These columns have been copied from Dawn and pasted here with necessary annotations and notes for the students of Nova CSS Academy. 

Back to horse trading

by Zahid Hussain

IMRAN Khan seems to be doing everything that he once claimed he was fighting against, including political horse-trading that he had earlier condemned as anathema[curse, قابلِ نفرت بد بختی] to democracy. A new wave of arrests has given rise to allegations that his government is carrying out a political witch-hunt. Most ominous [وہ چیز جو مستقبل کیلئے نحوست کا اشارہ دے] is the shrinking space for freedom of expression.

Few leaders have seen such a steep fall from a high pedestal within months of coming to power. A panic-stricken prime minister seems to have lost all sense of proportion. His most recent harangue [جارحانہ تقریر] in the National Assembly and his midnight address to the nation leave one wondering about his capabilities when it comes to navigating the country through the present financial and political morass [دلدل]. It’s a Greek tragedy unfolding.

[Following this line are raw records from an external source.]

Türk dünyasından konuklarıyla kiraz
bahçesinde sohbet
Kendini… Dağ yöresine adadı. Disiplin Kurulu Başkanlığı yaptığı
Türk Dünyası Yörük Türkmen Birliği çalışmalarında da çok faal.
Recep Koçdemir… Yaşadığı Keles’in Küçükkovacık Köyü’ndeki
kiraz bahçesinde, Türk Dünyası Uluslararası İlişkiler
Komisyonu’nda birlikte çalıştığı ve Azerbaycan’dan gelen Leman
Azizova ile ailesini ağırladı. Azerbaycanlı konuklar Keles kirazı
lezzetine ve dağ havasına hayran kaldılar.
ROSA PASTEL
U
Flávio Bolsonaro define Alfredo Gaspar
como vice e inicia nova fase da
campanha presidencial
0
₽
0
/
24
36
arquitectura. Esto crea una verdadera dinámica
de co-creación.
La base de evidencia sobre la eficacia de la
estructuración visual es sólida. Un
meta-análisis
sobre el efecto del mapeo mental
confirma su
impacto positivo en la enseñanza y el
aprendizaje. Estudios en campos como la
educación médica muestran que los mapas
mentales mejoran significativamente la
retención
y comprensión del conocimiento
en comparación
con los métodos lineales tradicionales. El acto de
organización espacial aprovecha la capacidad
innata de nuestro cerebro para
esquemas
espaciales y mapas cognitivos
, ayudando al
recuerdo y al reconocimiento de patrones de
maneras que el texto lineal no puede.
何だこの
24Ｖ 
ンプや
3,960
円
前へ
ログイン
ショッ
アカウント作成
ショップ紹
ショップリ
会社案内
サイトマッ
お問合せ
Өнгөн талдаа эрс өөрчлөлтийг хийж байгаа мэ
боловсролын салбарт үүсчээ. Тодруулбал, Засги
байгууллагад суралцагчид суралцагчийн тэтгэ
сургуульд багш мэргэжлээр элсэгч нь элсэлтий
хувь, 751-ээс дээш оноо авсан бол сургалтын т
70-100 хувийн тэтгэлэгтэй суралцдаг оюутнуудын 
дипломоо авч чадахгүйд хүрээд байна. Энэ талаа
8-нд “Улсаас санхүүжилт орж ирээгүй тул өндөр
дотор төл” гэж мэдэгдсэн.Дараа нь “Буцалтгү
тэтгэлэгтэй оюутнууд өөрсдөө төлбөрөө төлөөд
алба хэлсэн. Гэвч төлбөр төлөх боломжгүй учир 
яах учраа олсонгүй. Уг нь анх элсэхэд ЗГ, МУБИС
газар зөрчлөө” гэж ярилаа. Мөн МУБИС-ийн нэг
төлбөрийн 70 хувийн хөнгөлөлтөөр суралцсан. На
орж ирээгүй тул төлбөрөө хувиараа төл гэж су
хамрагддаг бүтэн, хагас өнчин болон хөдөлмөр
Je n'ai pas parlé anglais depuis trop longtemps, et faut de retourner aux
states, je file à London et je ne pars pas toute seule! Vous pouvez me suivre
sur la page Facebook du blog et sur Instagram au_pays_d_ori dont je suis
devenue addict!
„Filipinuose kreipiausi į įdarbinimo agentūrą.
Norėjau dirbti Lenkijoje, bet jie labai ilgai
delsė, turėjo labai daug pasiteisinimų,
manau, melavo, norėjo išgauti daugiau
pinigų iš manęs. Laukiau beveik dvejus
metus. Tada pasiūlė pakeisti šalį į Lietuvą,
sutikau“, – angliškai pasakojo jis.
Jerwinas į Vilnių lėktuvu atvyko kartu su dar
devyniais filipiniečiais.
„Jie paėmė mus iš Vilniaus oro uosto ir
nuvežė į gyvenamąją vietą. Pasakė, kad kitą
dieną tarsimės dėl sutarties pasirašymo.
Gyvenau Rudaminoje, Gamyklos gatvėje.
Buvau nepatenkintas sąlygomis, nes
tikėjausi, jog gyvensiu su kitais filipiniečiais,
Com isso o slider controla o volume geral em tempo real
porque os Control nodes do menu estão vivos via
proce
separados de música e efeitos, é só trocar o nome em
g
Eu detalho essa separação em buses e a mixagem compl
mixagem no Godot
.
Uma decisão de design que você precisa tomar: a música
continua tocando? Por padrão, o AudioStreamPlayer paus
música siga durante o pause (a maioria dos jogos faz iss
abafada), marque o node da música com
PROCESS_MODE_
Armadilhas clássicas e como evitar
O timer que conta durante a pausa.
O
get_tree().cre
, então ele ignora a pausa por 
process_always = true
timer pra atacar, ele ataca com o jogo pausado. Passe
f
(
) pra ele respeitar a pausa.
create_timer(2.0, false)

It was reminiscent [یاد دلانے والا واقعہ] of the sordid [غیر اخلاقی] game that has long plagued Pakistani politics when the prime minister recently met some opposition legislators reportedly willing to cross the floor. A federal minister claims there were many more from Punjab waiting in line to shift their political allegiance.

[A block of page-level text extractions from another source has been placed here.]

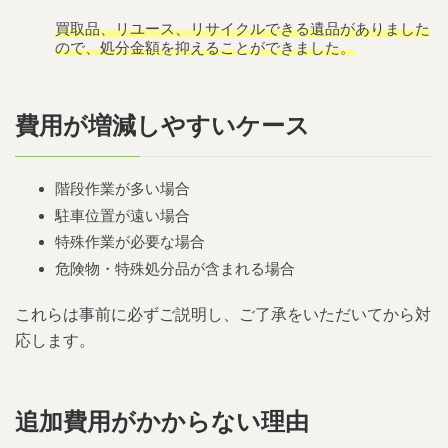
買取品、リユース、リサイクルできる遺品がありました
ので、処分金額を抑えることができました。
費用が増減しやすいケース
階段作業が多い場合
駐車位置が遠い場合
特殊作業が必要な場合
危険物・特殊処分品が含まれる場合
これらは事前に必ずご説明し、ご了承をいただいてから対
応します。
追加費用がかからない理由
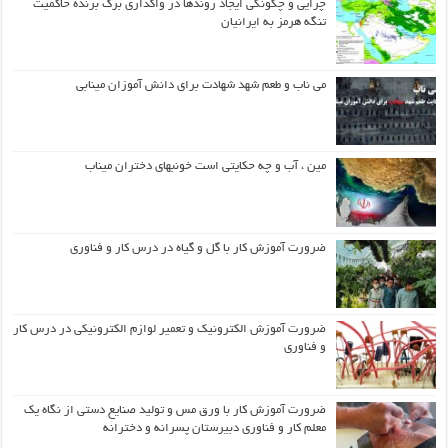
چرایی و چگونگی ایجاد روندها در واگذاری برگ برنده حاکمیت
تنگه هرمز به ایرانیان
می ناب و طعم شهد شهادت برای دانش آموزان مینابی
مین ، آب و چه حکایتی است خونبهای دختران میناب
ضرورت آموزش کار با گل و گیاه در درس کار و فناوری
ضرورت آموزش الکترونیک و تعمیر لوازم الکترونیکی در درس کار
و فناوری
ضرورت آموزش کار با ورق مس و تولید صنایع دستی از نگاه یک
معلم کار و فناوری دبیرستان پسرانه و دخترانه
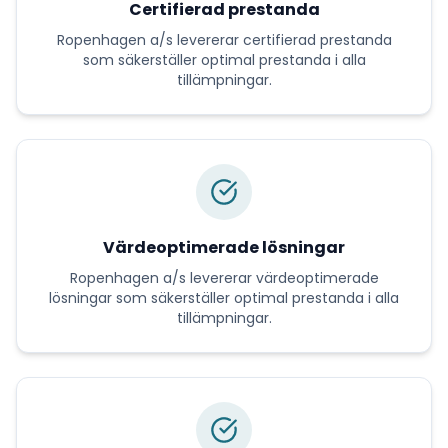
Certifierad prestanda
Ropenhagen a/s
levererar
certifierad prestanda
som säkerställer optimal prestanda i alla
tillämpningar.
Värdeoptimerade lösningar
Ropenhagen a/s
levererar
värdeoptimerade
lösningar
som säkerställer optimal prestanda i alla
tillämpningar.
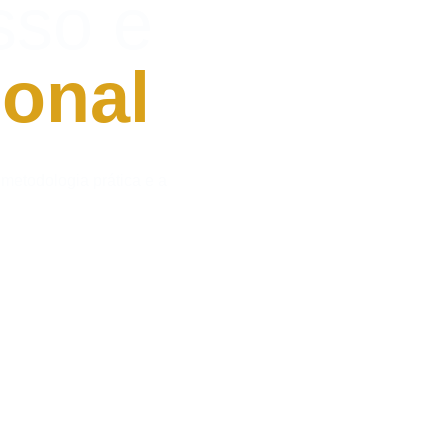
sso e 
ional
metodologia prática e a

Khan’s ‘Wasim Akram-plus’ seems to have finally blossomed into a fine craftsman engineering defections within the opposition ranks. Mean­while, a dexterous [مہارت رکھے والا]provincial governor through a ‘magic wand’ is said to have won enough numbers to change the PPP government in Sindh. “It’s a matter of time when the PTI will form the government in the province,” boasted a federal minister.

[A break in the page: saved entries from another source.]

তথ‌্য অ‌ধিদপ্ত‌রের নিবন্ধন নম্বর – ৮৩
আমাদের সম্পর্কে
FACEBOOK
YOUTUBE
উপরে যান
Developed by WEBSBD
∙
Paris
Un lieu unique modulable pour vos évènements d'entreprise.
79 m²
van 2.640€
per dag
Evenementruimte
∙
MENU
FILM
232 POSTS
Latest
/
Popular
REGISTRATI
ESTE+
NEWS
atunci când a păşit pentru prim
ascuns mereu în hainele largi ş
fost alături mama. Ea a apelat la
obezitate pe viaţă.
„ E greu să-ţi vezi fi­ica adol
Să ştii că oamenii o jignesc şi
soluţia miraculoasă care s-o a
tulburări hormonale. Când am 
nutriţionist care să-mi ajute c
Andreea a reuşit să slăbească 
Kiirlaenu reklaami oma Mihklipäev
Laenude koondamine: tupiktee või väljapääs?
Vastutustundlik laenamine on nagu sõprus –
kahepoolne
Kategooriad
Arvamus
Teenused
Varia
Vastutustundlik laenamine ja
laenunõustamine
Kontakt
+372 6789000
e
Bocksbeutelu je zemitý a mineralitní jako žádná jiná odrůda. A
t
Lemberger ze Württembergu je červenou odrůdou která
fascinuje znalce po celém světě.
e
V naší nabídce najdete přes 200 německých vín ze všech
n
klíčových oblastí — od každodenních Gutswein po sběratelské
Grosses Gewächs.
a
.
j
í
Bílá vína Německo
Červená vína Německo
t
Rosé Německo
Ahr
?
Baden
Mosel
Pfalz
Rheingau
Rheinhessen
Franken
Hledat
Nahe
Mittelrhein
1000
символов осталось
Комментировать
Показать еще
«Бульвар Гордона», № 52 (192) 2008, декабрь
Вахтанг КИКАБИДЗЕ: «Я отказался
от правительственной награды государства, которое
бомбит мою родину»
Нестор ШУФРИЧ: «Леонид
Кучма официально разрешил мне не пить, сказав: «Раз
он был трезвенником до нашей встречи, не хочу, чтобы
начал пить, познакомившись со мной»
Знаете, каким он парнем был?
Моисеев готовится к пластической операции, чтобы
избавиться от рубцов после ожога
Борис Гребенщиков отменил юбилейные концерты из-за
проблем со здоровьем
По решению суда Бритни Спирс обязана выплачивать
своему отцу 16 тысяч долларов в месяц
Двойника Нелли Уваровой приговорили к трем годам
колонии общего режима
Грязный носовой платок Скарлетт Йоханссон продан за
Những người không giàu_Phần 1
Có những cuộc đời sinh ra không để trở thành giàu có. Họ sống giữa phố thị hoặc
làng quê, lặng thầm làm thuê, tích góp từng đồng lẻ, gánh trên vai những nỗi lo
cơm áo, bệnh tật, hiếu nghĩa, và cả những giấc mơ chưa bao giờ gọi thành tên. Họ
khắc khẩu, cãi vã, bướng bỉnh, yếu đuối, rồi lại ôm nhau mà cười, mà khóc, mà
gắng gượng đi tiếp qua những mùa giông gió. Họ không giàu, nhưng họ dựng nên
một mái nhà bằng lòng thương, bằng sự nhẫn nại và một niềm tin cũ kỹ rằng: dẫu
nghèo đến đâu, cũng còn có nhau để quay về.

Neither horse-trading nor political witch-hunts can provide stability to the government.

What was unholy in the past has now been declared kosher [مقدس] under the rule of a self-proclaimed crusader against corruption. It’s certainly not awakening conscience that compels the opposition members to revolt against their ‘corrupt’ party leaders.

Those of us who are familiar with our sleazy [غیر اخلاقی پر مبنی] political culture know well how political engineering is done. There is no difference between the infamous ‘Changa Manga’ episode and the ‘Banigala’ meeting though the mechanics may vary. It is so pathetic to see PTI ministers hailing the turncoats selling their political loyalty.

It is not opportunism or monetary incentive alone that lures opposition members to the ruling party; security agencies too are often instrumental in securing defections. Their footprint has been too obvious in the latest political manoeuvring. The main objective is to prop up a weak coalition in the face of an increasingly aggressive opposition.

Although last week’s gathering of opposition parties has not been able to come up with any concrete plan that could threaten the government, it has pressed the panic button in PTI ranks. The smooth passage of the budget has not helped calm Khan’s anxiety.

There was nothing in his concluding speech at the budget session of the National Assembly that could raise public confidence in the government trying to deal with the worst financial crisis the country has faced in recent times. It was the same old talk of going after ‘thieves who left the country badly in debt’. In fact, Khan’s threats of fixing the opposition has made the credibility of the ongoing accountability more questionable.

Most disconcerting[اضمحلال پیدا کرنیوالا] is the arrest of a senior opposition MNA for allegedly carrying a large quantity of heroin.

He has also been charged for his alleged association with some banned sectarian groups. Shocking indeed. The timing of the arrest also makes the case more dubious. It reminds us of instances when political leaders were booked for ‘stealing buffalos’. Of course, drug charges are much more serious and under Pakistani law carry the death penalty. It is the first case of its kind involving a senior political leader.

Although the ANF comes under the federal government, much of its staff comes from the army and is headed by a major general. Notwithstanding whether or not the charges are credible, the arrest of a senior political leader may drag the institution into controversy. It’s not good for the image of the security establishment that is already in the eye of the storm for the increasingly high political profile of its leadership and its media wing.

Equally disturbing is the unannounced censorship of the media and growing restrictions on freedom of expression. Taking TV programmes off air without providing a sound reason illustrates the stifling of dissenting voices. Intriguingly[دلچسپی اور تجسس پر مبنی], TV channels are not supposed to telecast interviews of detained political leaders facing graft charges while there is no bar on them under the law to speak in parliament.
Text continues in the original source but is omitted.